No es la falta de alternativas lo que ha impedido a estos gobiernos poner freno a la especulación multinacional, sino el temor a las crisis sociales y políticas que es capaz de generar. Lo cierto es que viene siendo el capital financiero el encargado principal de diseñar el futuro de nuestros países, muy por encima de los estados nacionales impotentes y decrépitos. Si a esta ofensiva multinacional se suma la agresiva política de la administración Bush, el panorama es ciertamente desalentador. Desde la implementación del Plan Colombia, Estados Unidos ha conseguido neutralizar los principales proyectos de integración, que avanzan con demasiada lentitud y no consiguen generar una masa crítica que los coloque en un camino sin retorno. Tanto la Unasur como la ALBA han mostrado pocos avances cuando nos acercamos al fin de la década más “progresista” que conoció la región en mucho tiempo.
Pero la política de Washington no se limita a impedir la integración. Es mucho más agresiva. Va encontrando formas y modos de colocar a la defensiva a los gobiernos más audaces. A través del apoyo a movimientos separatistas amenaza con la división de Bolivia, Venezuela y Ecuador, donde los movimientos con epicentro en Santa Cruz, el estado petrolero de Zulia y la provincia de Guayas, capital Guayaquil, se han convertido en focos desestabilizadores. Los estrategas del imperio descartan golpes de Estado y la división de estos países parece poco probable. Sin embargo, estos movimientos han mostrado –de modo muy particular en Bolivia– su capacidad de bloquear los cambios por los que una generación de movimientos sociales luchó con tesón. Estamos ante nuevas estrategias, que aplican una suerte de “desestabilización de masas” al servicio de las elites que estimula la acumulación del capital.

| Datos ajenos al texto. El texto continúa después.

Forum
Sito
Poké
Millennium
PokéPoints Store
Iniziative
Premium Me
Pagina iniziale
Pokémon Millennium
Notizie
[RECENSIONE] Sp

Que los tres gobiernos mencionados se encuentren a la defensiva a la hora de implementar cambios no es ninguna casualidad sino el fruto tangible de una estrategia que está mostrando buenos dividendos. Ella incluye la polarización hasta extremos peligrosos, como viene sucediendo en los últimos meses en Bolivia. Las elites han aprendido a manejar los mismos métodos de lucha de los movimientos, generando grados de confusión y parálisis en organizaciones que hasta hace pocos años mostraban un empuje capaz de destituir gobiernos neoliberales.
No todo, por cierto, es achacable a la alianza entre el capital especulativo y el imperio. Sólo una decidida política de movilización social hubiera podido desarticular esta alianza depredadora. Pero aun para los gobiernos más comprometidos con los cambios, como el de Evo Morales, la apuesta a la movilización social no ha sido ni consistente ni permanente. Hasta ahora han optado por la negociación, pese a los escasos resultados obtenidos. Por otro lado, son las propias políticas de los gobiernos progresistas las que han facilitado la ofensiva del capital, al no ponerle límites.
Es fácil hablar.
Cuando nos acercamos a la fase final de la era progresista, se impone una amplia evaluación de un periodo que comenzó con grandes esperanzas de cambio. Uno de los elementos a tener en cuenta es el papel del Estado en una estrategia de cambio social. Buena parte de estos gobiernos asumieron en un periodo de profunda crisis del Estado, que lo inhabilita como instrumento capaz de modificar el estado de cosas a favor de los de abajo. No es solamente un debate teórico acerca de la conveniencia de la toma del poder estatal. Se relaciona, en esta coyuntura, con el tipo de mecanismos necesarios para torcerle el brazo a los poderosos, única forma de producir cambios de larga duración.